Теперь засуетился Мартын.
— Я побегу к Баранову, а ты за Кусковым. Ждите нас.
Лавочник быстро накинул кожан и выскочил из дома.
В большой зале дома правителя собралась вся семья Баранова. У книжного шкафа за маленьким столиком, освещаемым большой и яркой свечой, сидел Антипатр и громко читал книгу о приключениях Робинзона Крузо.
— … «Из дневника… Тридцатого сентября тысяча шестьсот пятьдесят девятого года, — читал Антипатр. — Я, несчастный Робинзон Крузо, потерпев кораблекрушение во время страшной бури, был выброшен на берег этого угрюмого злополучного острова, который я назвал островом Отчаяния. Все мои спутники с нашего корабля потонули и я сам был полумертв. Весь остаток дня я провёл в слезах и жалобах на свою злосчастную судьбу. У меня не было ни пищи, ни крова, ни оружия… Мне казалось, что меня или растерзают хищные звери, или убьют дикари, или я умру с голоду, не найдя никакой еды. С приближением ночи я взобрался на дерево и отлично выспался, несмотря на то, что всю ночь шел дождь. Проснувшись поутру, я увидел к великому моему изумлению…»
На лестнице дома вдруг послышались какие-то голоса, топот ног, и Антипатр прекратил чтение. Тут же на пороге показался и сам нарушитель тишины. Это был приказчик кормовой лавки Мартын Кабаков.
— Александр Андреевич, батюшка, — с порога испуганно произнёс лавочник, — беда.

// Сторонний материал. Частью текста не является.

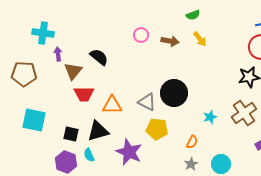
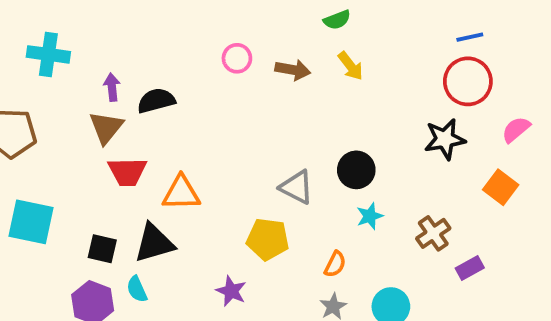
purple arrow: (58, 54) -> (112, 87), moved
black semicircle: (99, 57) -> (156, 101), turned -54
black circle: (174, 93) -> (356, 170), moved, size x0.7
gray triangle: (147, 102) -> (297, 187), moved
brown cross: (244, 113) -> (433, 233), moved, size x0.7
purple star: (129, 152) -> (231, 291), moved, size x0.6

— Что приключилось, Мартын? Туземцы!?
— Нет. Наши посельщики против тебя сговариваются. Убить хотят!
— Где они? Сюда идут?
— Нет, Александр Андреич. Они в землянке-казарме у Васьки Панкова сидят. Ихний Захарка Лебедев за ромом ко мне прибегал и, вроде как с намёком, сказывал мне, что скоро, де, за всё рассчитаемся… Ну, я Петьку своего и послал вслед. Он и подслушал у двери их разговор.
— Что слышал?
— Порешим, дескать, всех господ, захватим какое-нибудь судно и уйдём на нём в тёплые края на какие-то острова.
— Так, так… Стало быть, и впрямь заговор готовят. Беги за Кусковым, Мартын.
— А я уже Петьку своего к нему послал. Сейчас тут будут.
— Ну тогда пошли.
Баранов быстро сходил в свой кабинет и вернулся с двумя пистолетами в руках, затем решительно толкнул ногой дверь.
— Побереги себя, Саша, — крикнула ему вдогонку испуганная жена.
— Оставайся с детьми, мать. Скоро приду и расскажу. Всё хорошо будет. Не бойся…
С Иваном Кусковым и Петькой они встретились у крыльца дома правителя и быстро спустились по лестнице. Потом таким же быстрым шагом пошли по улице к полуземлянке посельщиков. Баранов шагал впереди, держа в руках пистолеты. У Кускова тоже был пистолет.
— Я за караульными послал, Александр Андреич, — на ходу бросил Кусков.
— Зачем? — откликнулся Баранов. — Потом бы… Сейчас я сам хочу их видеть и слышать.
— Мало ли что будет и как дело обернётся, — еле поспевая за Барановым, сказал Кусков…
…А в полуземлянке Панкова продолжалось веселье, когда резко откинулась от удара сапога Баранова входная дверь, и через порог казармы шагнул он сам в распахнутом камзоле и с пистолетами в руках.